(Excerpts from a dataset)
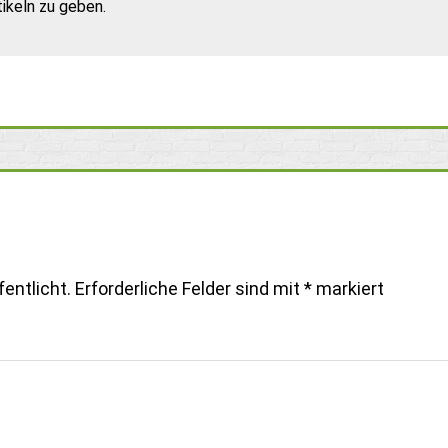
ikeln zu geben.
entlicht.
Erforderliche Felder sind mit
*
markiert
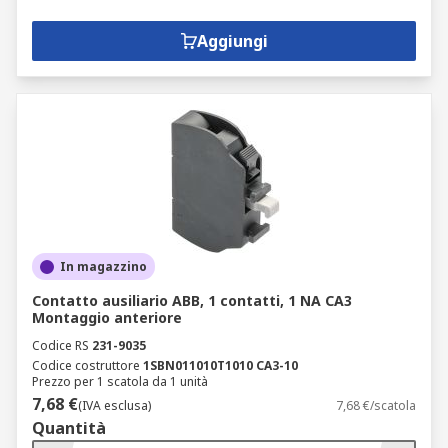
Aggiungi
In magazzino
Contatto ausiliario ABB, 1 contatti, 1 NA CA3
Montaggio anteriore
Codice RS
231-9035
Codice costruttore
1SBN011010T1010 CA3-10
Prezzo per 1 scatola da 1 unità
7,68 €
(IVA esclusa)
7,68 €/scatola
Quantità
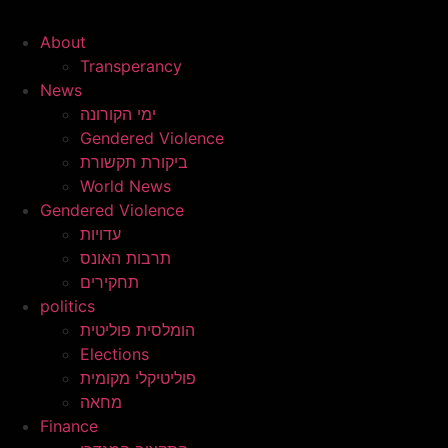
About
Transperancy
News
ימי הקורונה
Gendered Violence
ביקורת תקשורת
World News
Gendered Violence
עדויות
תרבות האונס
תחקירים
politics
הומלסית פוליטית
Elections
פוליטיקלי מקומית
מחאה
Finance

• EXERCISE DESCRIPTION
Across the data above, how many lines contain "scatola"? Reply with a bare number.

• OUTPUT FOR THIS TASK
2